The style of photography and writing is expansive. Essays range from neutral to poetic to editorialized. Images, likewise, reflect a breadth of approaches, some highly artistic, many others more traditionally journalistic. Certain photographs feel like echoes from wars past: an eerie revisualization of WWII in John Stanmeyer’s photo from a Lviv train station; or variations on moments from Iraq, like Daniel Berehulak’s full-page spread of a soldier aiming a gun out a window. Other photographs highlight grime and grit; pain and loss; and even beauty. All told, the book shows us civilians, fighters, pets, children, refugees, religious as well as political leadership (including poignant photos of President Zelensky), volunteers, the war effort, destruction, death, grief, resilience, recovery, rehabilitation, perseverance, and myriad aspects of daily life. War spares no facet of society.

 

As photographer Carol Guzy writes, “Civilian things. Not the stuff of combatants. Humanity’s hopes, dreams, loves – in war, merely termed ‘collateral damage’.” The staccato style of her whole statement emphasizes the fractures of war and the ways that small moments of life become frozen, interrupted forever. The camera, of course, literally freezes time; but Guzy asks us to think lyrically, stating “broken glass becomes a metaphor for shattered lives.” Her photographs carry the same tone and style as her words, depicting small details of life forever upended by war.

 

Yet it is perhaps the words by Ukrainian photographers that feel most weighted. As Oksana Parafeniuk writes, “It is one thing when your home and your loved ones are safe and you can dedicate yourself to photographing unfolding events and it is absolutely another situation when they are not, when you need to make a decision on how to stay safe, how to keep your future child safe, while also being worried on a daily basis about the safety of all your loved ones.” Or as Myklhaylo Palinchak says, “I never thought of being a war photographer.” He goes on to explain that many Ukrainians began to train for combat or volunteered to help the war effort, “but I knew only how to make photographs, so for me the only option was to take my camera in hand.”

 

And there is the statement by Evgeniy Maloletka, whose photograph of an injured pregnant woman being evacuated from a maternity ward that was hit during a Russian airstrike was published globally. It is one of the most iconic photographs to come out of this war. (He, alongside colleagues, won a 2023 Pulitzer Prize for this work in Mariupol.) And yet in the context of this book, where words and many images come together, any habituated sense of “I have seen this photo already” vanishes. Maloletka’s haunting descriptions provide a vivid, painful, utterly harrowing foundation for his visuals over the next many pages.

 

At times the imagery is unrelenting.

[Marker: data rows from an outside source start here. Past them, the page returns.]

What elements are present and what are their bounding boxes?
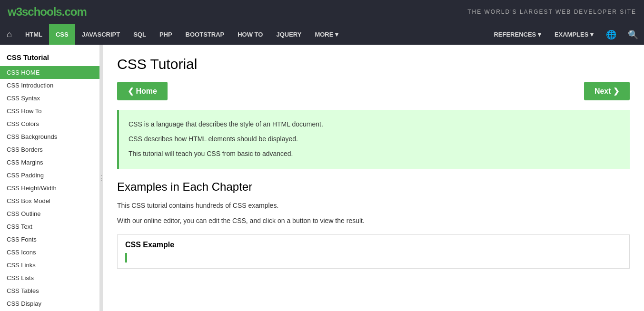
example-box: CSS Example xyxy=(117,234,630,269)
nav-javascript[interactable]: JAVASCRIPT xyxy=(75,24,127,45)
nav-bar: ⌂ HTML CSS JAVASCRIPT SQL PHP BOOTSTRAP … xyxy=(0,24,644,45)
sidebar-item-css-height-width[interactable]: CSS Height/Width xyxy=(0,182,99,194)
nav-buttons: ❮ Home Next ❯ xyxy=(117,82,630,100)
info-line-1: CSS is a language that describes the sty… xyxy=(129,118,620,130)
example-box-title: CSS Example xyxy=(118,235,629,253)
code-indicator xyxy=(125,253,127,262)
info-line-2: CSS describes how HTML elements should b… xyxy=(129,133,620,145)
nav-sql[interactable]: SQL xyxy=(127,24,153,45)
sidebar-item-css-colors[interactable]: CSS Colors xyxy=(0,117,99,130)
examples-heading: Examples in Each Chapter xyxy=(117,180,630,194)
nav-css[interactable]: CSS xyxy=(49,24,75,45)
nav-references[interactable]: REFERENCES ▾ xyxy=(487,24,547,45)
sidebar-item-css-introduction[interactable]: CSS Introduction xyxy=(0,79,99,92)
nav-bootstrap[interactable]: BOOTSTRAP xyxy=(179,24,231,45)
next-button[interactable]: Next ❯ xyxy=(584,82,630,100)
sidebar-item-css-borders[interactable]: CSS Borders xyxy=(0,143,99,156)
sidebar-item-css-margins[interactable]: CSS Margins xyxy=(0,156,99,169)
info-line-3: This tutorial will teach you CSS from ba… xyxy=(129,148,620,160)
home-button[interactable]: ❮ Home xyxy=(117,82,168,100)
search-icon[interactable]: 🔍 xyxy=(622,24,644,45)
sidebar-title: CSS Tutorial xyxy=(0,49,99,66)
main-content: CSS Tutorial ❮ Home Next ❯ CSS is a lang… xyxy=(103,45,644,311)
sidebar-item-css-padding[interactable]: CSS Padding xyxy=(0,169,99,182)
page-title: CSS Tutorial xyxy=(117,56,630,72)
logo: w3schools.com xyxy=(8,5,87,19)
sidebar-item-css-lists[interactable]: CSS Lists xyxy=(0,272,99,284)
top-bar: w3schools.com THE WORLD'S LARGEST WEB DE… xyxy=(0,0,644,24)
sidebar-item-css-backgrounds[interactable]: CSS Backgrounds xyxy=(0,130,99,143)
layout: CSS Tutorial CSS HOMECSS IntroductionCSS… xyxy=(0,45,644,311)
sidebar-item-css-box-model[interactable]: CSS Box Model xyxy=(0,194,99,207)
sidebar-item-css-links[interactable]: CSS Links xyxy=(0,259,99,272)
sidebar-divider[interactable] xyxy=(100,45,103,311)
examples-text2: With our online editor, you can edit the… xyxy=(117,215,630,226)
logo-com: .com xyxy=(62,5,87,18)
sidebar-item-css-fonts[interactable]: CSS Fonts xyxy=(0,233,99,246)
sidebar-items: CSS HOMECSS IntroductionCSS SyntaxCSS Ho… xyxy=(0,66,99,310)
tagline: THE WORLD'S LARGEST WEB DEVELOPER SITE xyxy=(467,9,636,15)
sidebar-item-css-outline[interactable]: CSS Outline xyxy=(0,207,99,220)
sidebar: CSS Tutorial CSS HOMECSS IntroductionCSS… xyxy=(0,45,100,311)
nav-examples[interactable]: EXAMPLES ▾ xyxy=(548,24,600,45)
nav-howto[interactable]: HOW TO xyxy=(231,24,269,45)
sidebar-item-css-home[interactable]: CSS HOME xyxy=(0,66,99,79)
info-box: CSS is a language that describes the sty… xyxy=(117,110,630,169)
globe-icon[interactable]: 🌐 xyxy=(600,24,622,45)
nav-home[interactable]: ⌂ xyxy=(0,24,19,45)
sidebar-item-css-display[interactable]: CSS Display xyxy=(0,297,99,310)
nav-php[interactable]: PHP xyxy=(153,24,179,45)
sidebar-item-css-icons[interactable]: CSS Icons xyxy=(0,246,99,259)
sidebar-item-css-text[interactable]: CSS Text xyxy=(0,220,99,233)
sidebar-item-css-tables[interactable]: CSS Tables xyxy=(0,284,99,297)
nav-jquery[interactable]: JQUERY xyxy=(269,24,308,45)
examples-text1: This CSS tutorial contains hundreds of C… xyxy=(117,200,630,211)
nav-html[interactable]: HTML xyxy=(19,24,49,45)
nav-more[interactable]: MORE ▾ xyxy=(308,24,345,45)
sidebar-item-css-how-to[interactable]: CSS How To xyxy=(0,105,99,117)
logo-w3: w3schools xyxy=(8,5,62,18)
sidebar-item-css-syntax[interactable]: CSS Syntax xyxy=(0,92,99,105)
example-box-content xyxy=(118,253,629,268)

But that is the point. War doesn’t offer “time off” for those trapped within. Even so, the book has a cadence that allows the reader to move in and out of the most grievous imagery, picturing war from a variety of perspectives, not all of them violent.

 

But toward the end, we learn of the death of Ukrainian photographer Maks Levin, in an homage written by Stas Kozlyuk. This was a powerful and wise decision by the editors to remind the reader of what is at stake in creating such documentation. Ukraine had the highest journalist death toll of all countries in 2022 (International Federation of Journalists).

 

One of the final photographs, by Liam Kennedy, doesn’t immediately announce itself as war-related at all: a figure walking by a red flower on the ground. With this, the editors intimate that war devastates but it doesn’t, ultimately, need to define a population. This book is a record of the many aspects of this ongoing war, and as the title suggests, of the variety of crimes that remain to be investigated if not prosecuted in courts.

 

The concluding image of Ukraine: A War Crime ends on a note that beautifully echoes the opening—but with a small twist. Again, we see the blue and yellow flag, yet this time we are privy to the face of a woman who wraps the flag around her, gracefully enveloped in all its literal and metaphorical meanings. She looks sad, but also stoic and resolute.